--- Work request ---
Nothing but the lines from the one with "What do you see at coordinates (223, 1094)" through the last line of the entries below should appear in the copy, please, and no pictures.

--- Extracted data ---
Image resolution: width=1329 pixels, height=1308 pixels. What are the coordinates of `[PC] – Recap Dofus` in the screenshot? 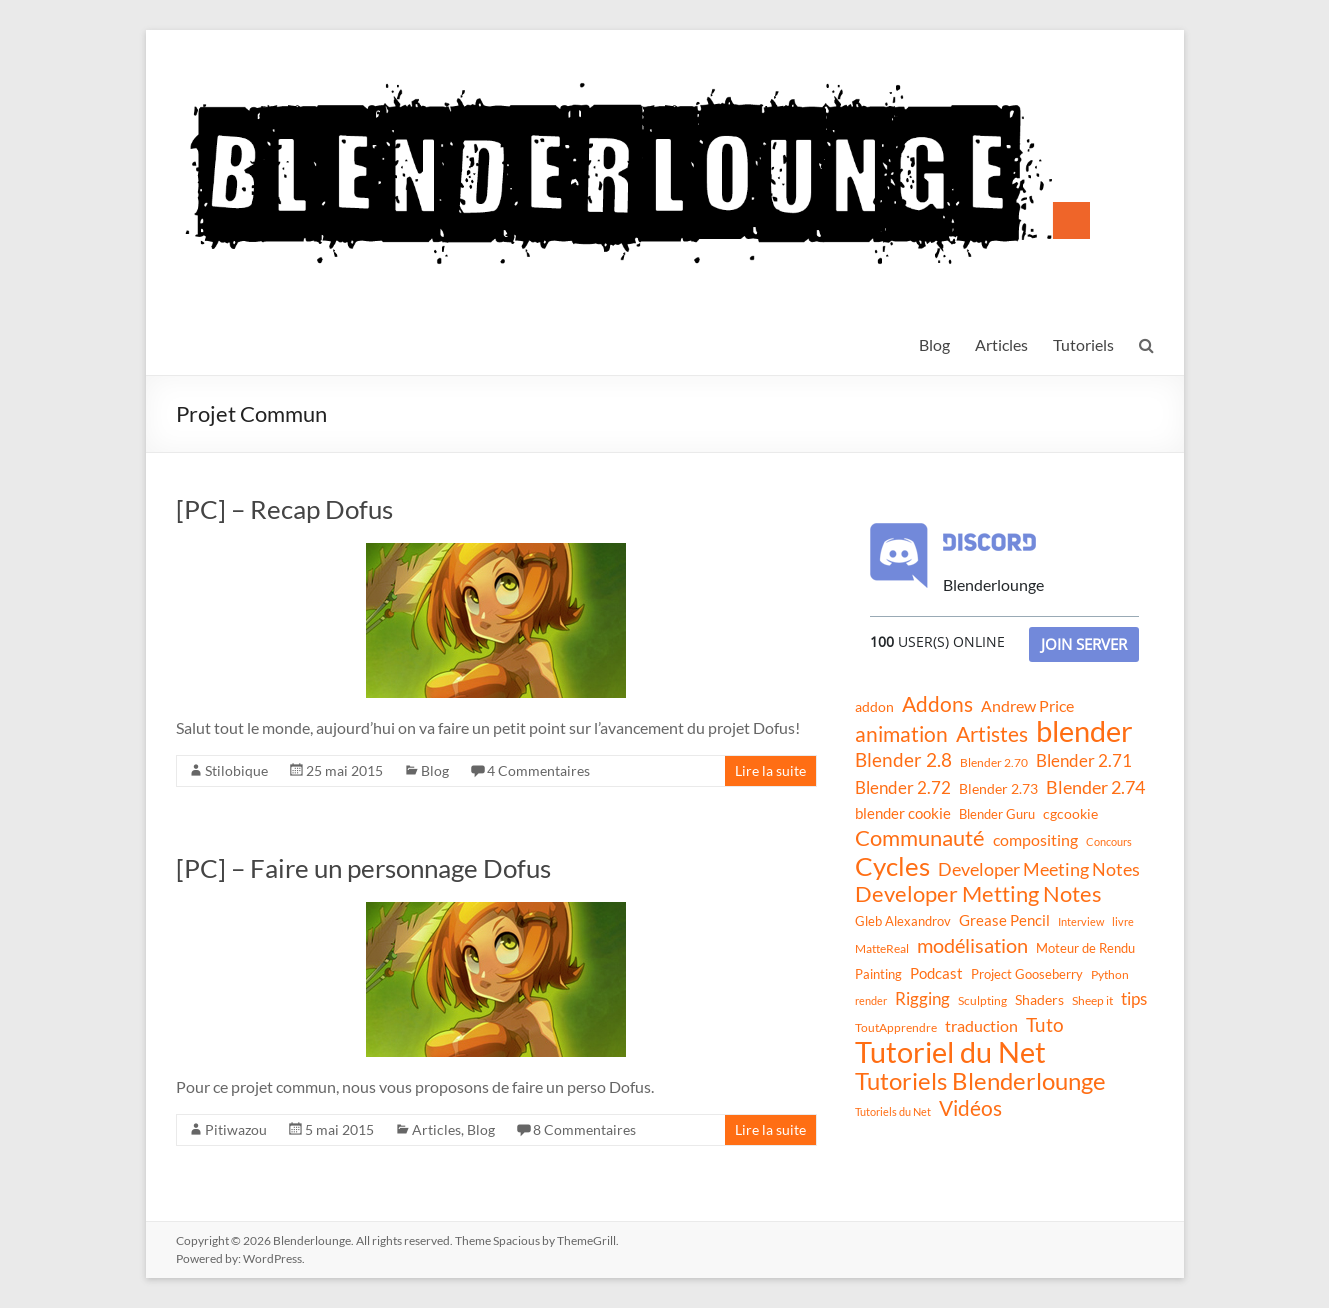 It's located at (284, 509).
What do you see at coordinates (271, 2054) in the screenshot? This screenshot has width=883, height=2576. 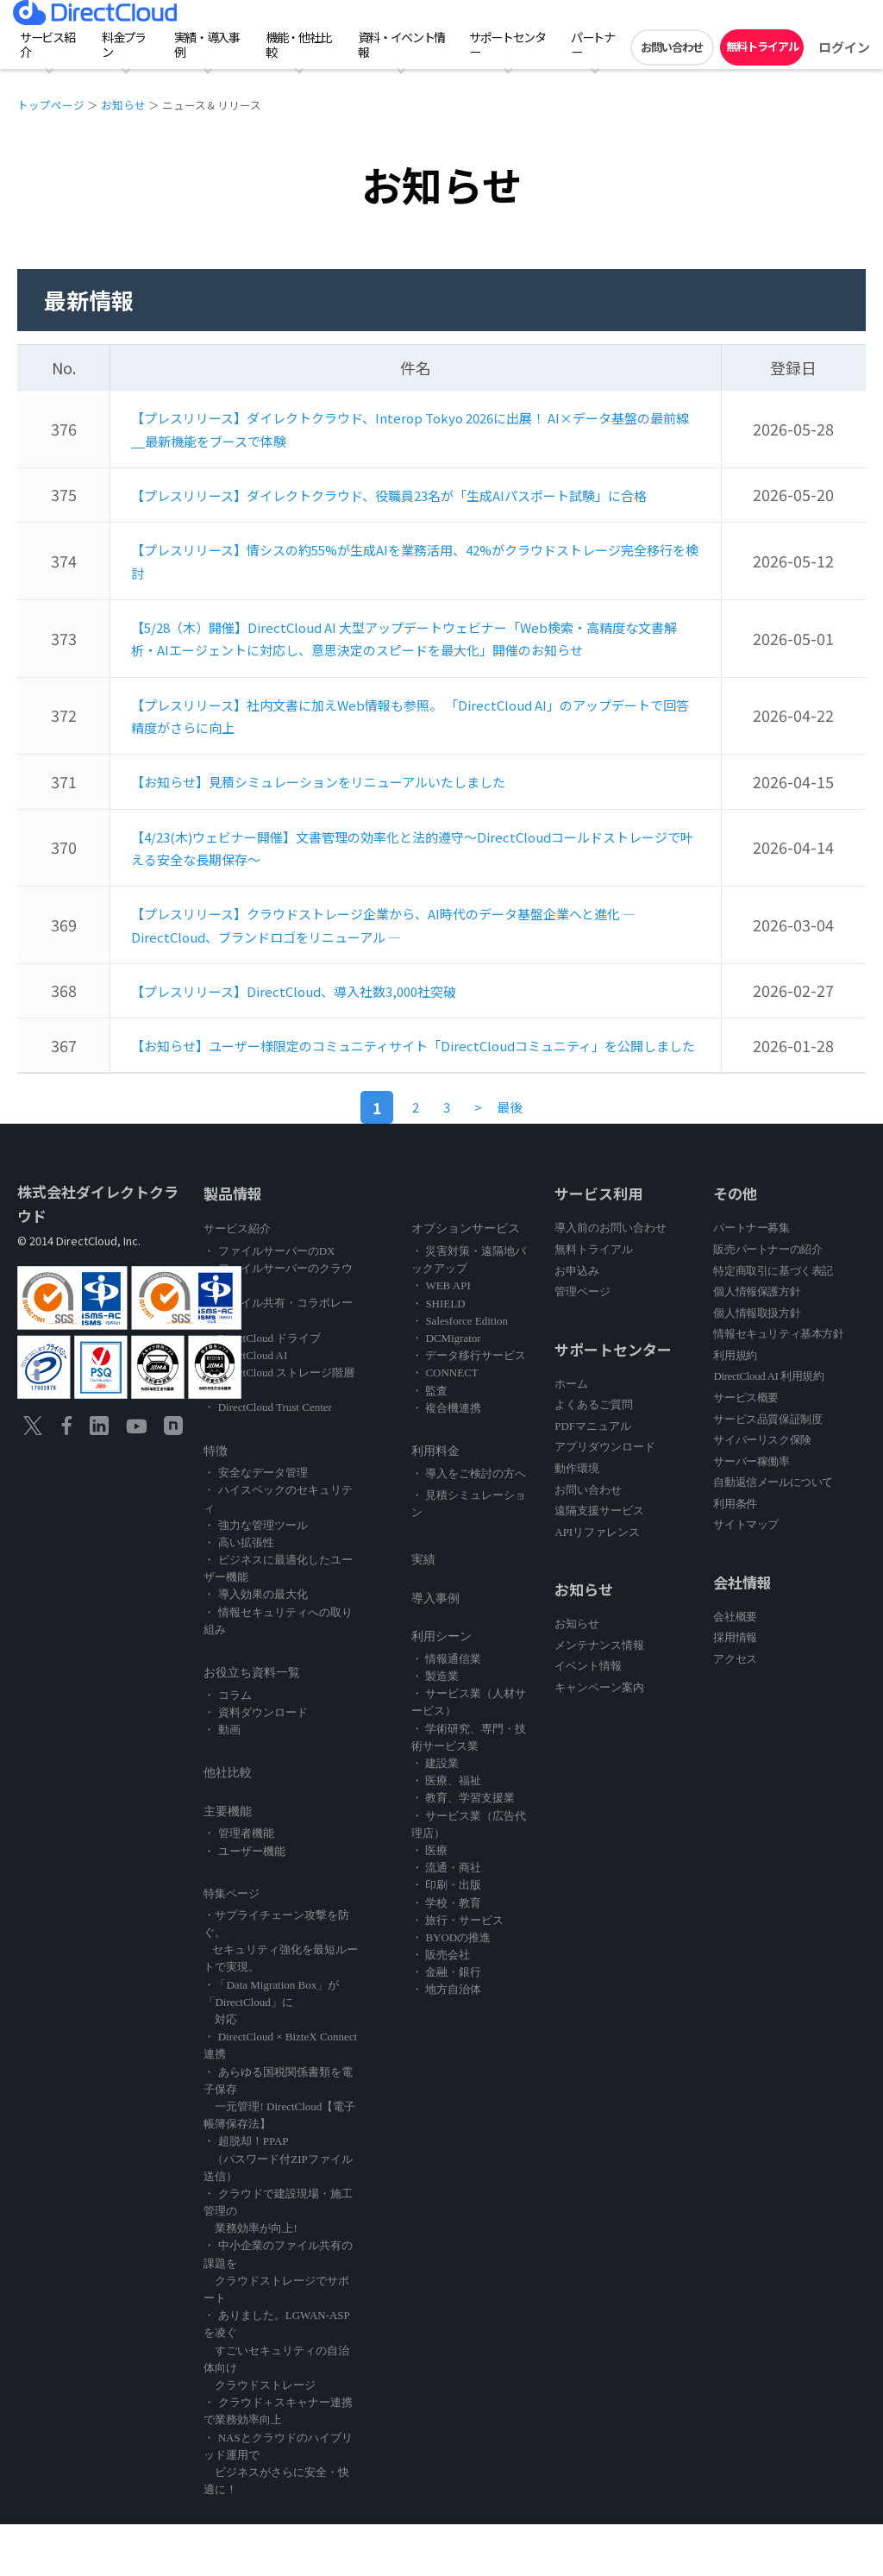 I see `・「Data Migration Box」が「DirectCloud」に 対応` at bounding box center [271, 2054].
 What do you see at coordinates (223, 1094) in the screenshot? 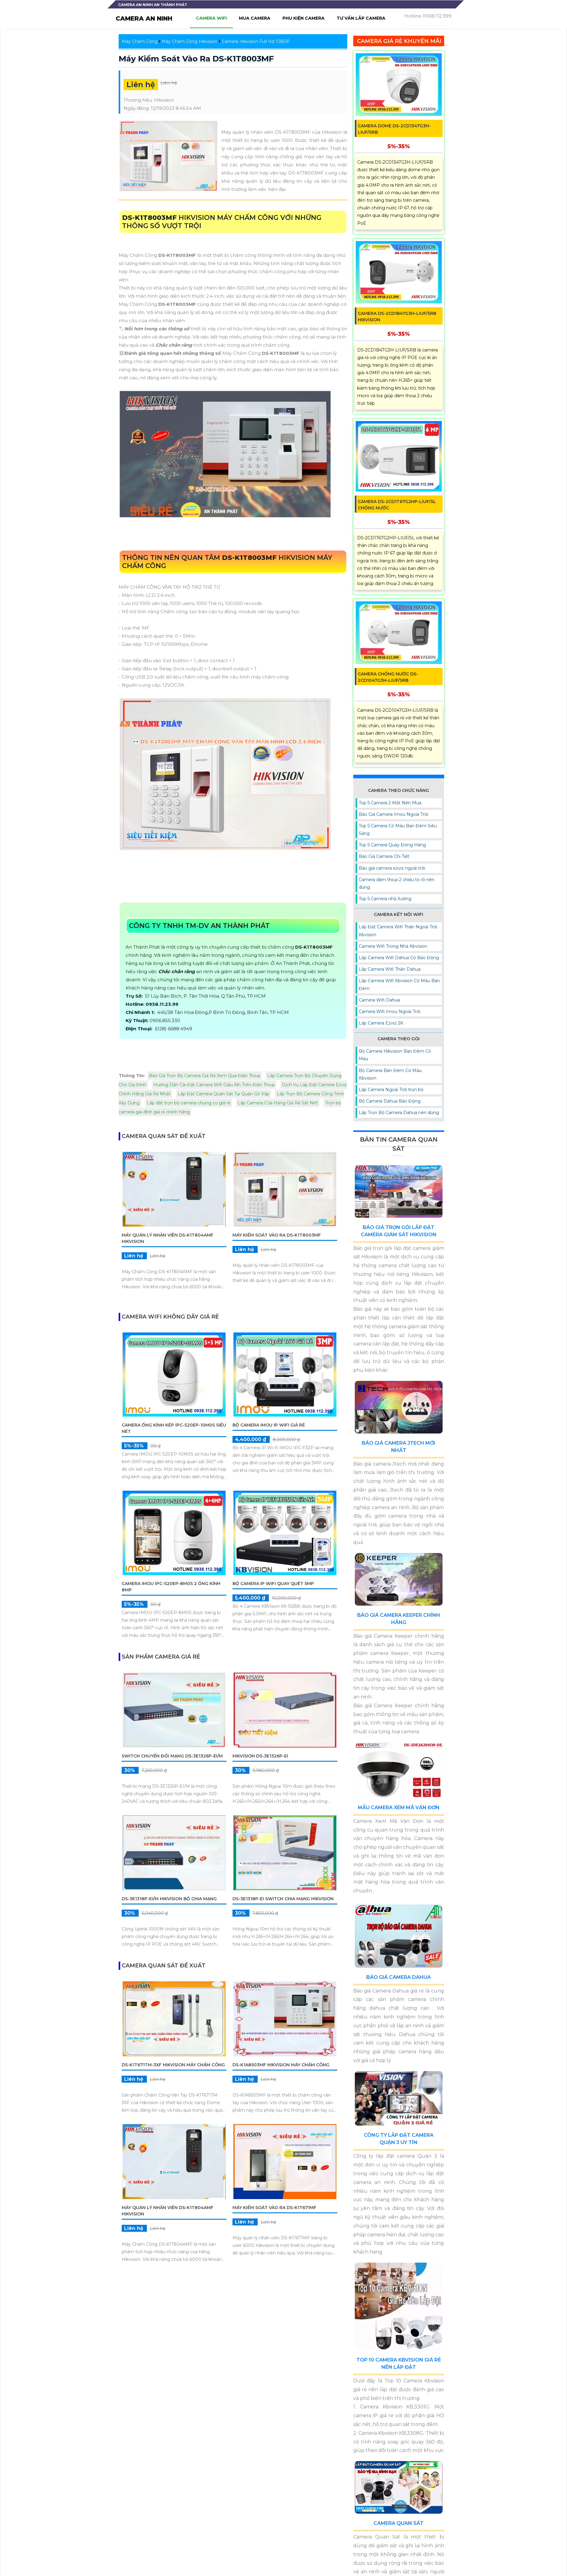
I see `Lắp Đặt Camera Quan Sát Tại Quận Gò Vấp` at bounding box center [223, 1094].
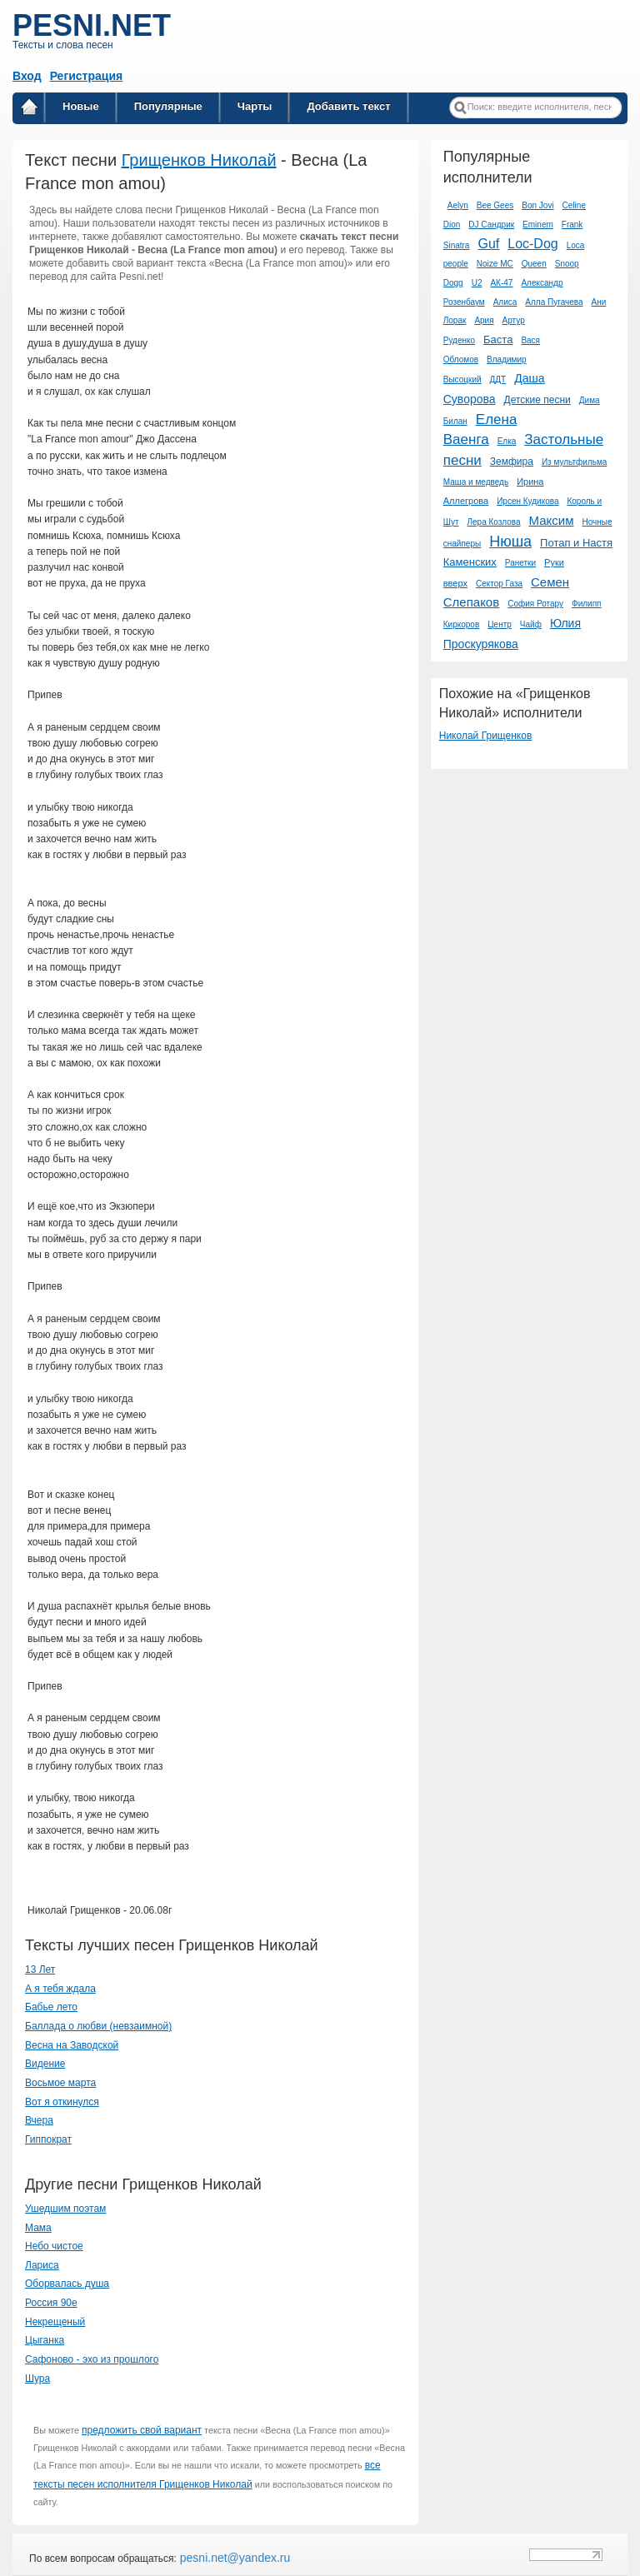 The image size is (640, 2576). I want to click on Баллада о любви (невзаимной), so click(98, 2026).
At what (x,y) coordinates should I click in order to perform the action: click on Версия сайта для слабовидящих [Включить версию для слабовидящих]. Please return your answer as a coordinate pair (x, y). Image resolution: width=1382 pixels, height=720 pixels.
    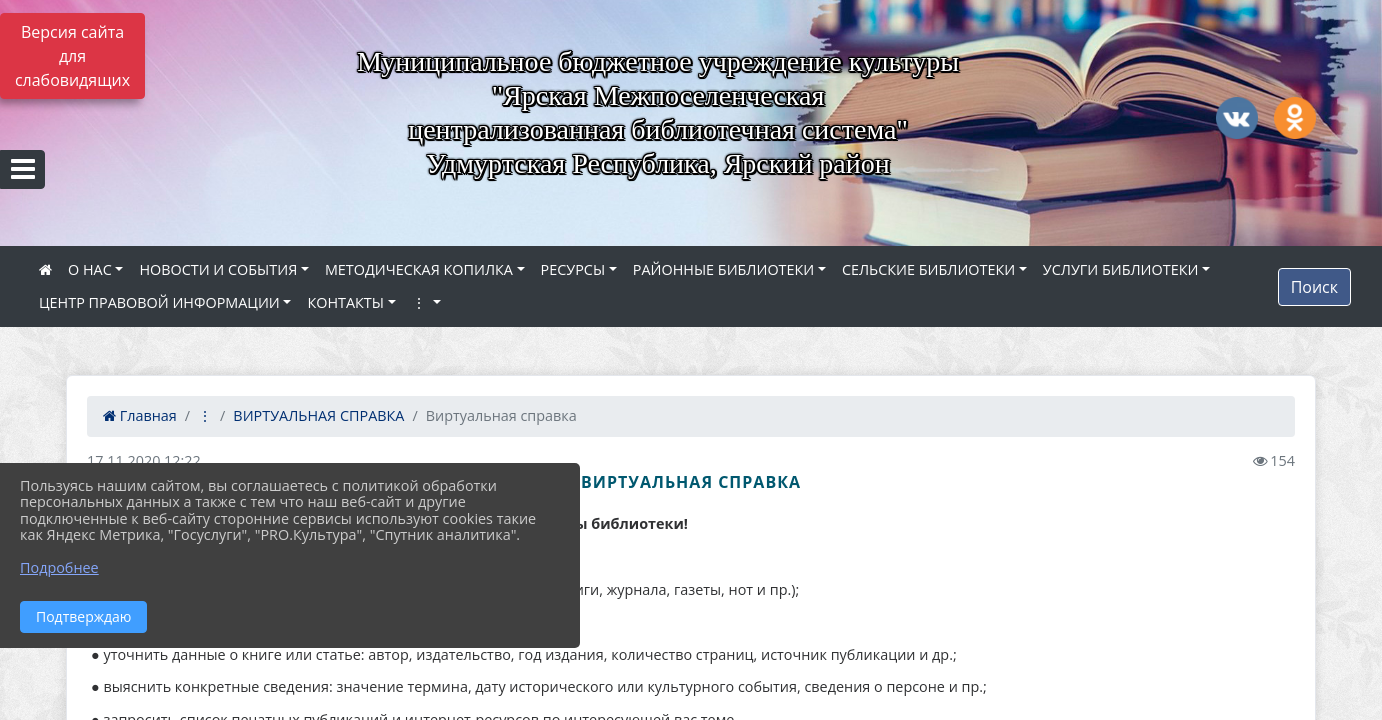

--- Task answer ---
 What do you see at coordinates (223, 1094) in the screenshot? 
I see `Lắp Đặt Camera Quan Sát Tại Quận Gò Vấp` at bounding box center [223, 1094].
 The image size is (640, 2576). I want to click on Баллада о любви (невзаимной), so click(98, 2026).
At what (x,y) coordinates should I click in order to perform the action: click on Версия сайта для слабовидящих [Включить версию для слабовидящих]. Please return your answer as a coordinate pair (x, y). Image resolution: width=1382 pixels, height=720 pixels.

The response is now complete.